START INFORMATION PROVIDED

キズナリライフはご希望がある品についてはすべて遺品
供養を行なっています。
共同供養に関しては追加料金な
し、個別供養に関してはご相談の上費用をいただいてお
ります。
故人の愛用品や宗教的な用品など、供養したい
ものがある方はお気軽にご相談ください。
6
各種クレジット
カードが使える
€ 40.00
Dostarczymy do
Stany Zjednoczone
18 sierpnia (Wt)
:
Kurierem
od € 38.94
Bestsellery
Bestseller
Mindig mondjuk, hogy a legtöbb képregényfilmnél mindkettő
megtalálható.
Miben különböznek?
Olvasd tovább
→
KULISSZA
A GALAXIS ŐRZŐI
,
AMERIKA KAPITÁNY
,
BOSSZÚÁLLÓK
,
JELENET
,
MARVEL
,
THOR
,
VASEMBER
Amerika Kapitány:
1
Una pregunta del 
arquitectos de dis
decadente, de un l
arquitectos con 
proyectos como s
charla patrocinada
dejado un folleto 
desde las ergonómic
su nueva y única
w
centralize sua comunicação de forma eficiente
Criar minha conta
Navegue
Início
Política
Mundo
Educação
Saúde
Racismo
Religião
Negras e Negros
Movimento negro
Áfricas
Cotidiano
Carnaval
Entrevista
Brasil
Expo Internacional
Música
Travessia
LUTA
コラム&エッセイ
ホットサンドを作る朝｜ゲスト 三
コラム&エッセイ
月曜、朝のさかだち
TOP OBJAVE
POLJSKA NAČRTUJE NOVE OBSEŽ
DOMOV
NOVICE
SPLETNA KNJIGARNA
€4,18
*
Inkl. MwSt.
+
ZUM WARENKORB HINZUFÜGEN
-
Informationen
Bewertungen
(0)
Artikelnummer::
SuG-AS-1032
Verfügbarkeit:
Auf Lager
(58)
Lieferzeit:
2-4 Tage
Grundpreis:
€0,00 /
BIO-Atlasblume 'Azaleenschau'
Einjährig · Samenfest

END INFORMATION PROVIDED

(EXERCISE DESCRIPTION): Show the lines of the records above that mention "arquitectos".

(TASK OUTPUT):
arquitectos de dis
arquitectos con 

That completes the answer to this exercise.